DIRECTIONS
Repeat only the stretch of lines below that runs from the line with "F RX 6900 XT 16 GB GAMING Online" through the line with "obile menu (categories)", unaltered.

RECORDS PROVIDED
Segment Open
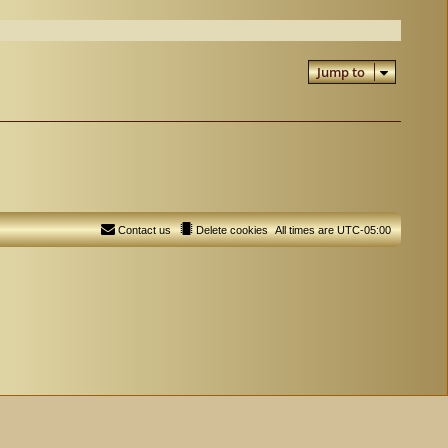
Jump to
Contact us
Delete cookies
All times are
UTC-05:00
Segment Closed
Segment Open
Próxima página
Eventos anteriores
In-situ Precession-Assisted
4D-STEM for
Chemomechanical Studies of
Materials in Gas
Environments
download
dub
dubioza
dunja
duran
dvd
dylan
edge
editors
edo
Segment Closed
Segment Open
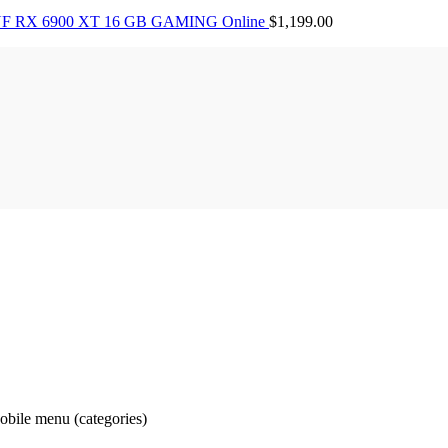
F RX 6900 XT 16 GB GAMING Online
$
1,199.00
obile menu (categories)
Segment Closed
RESPONSE AREA
F RX 6900 XT 16 GB GAMING Online
$
1,199.00
obile menu (categories)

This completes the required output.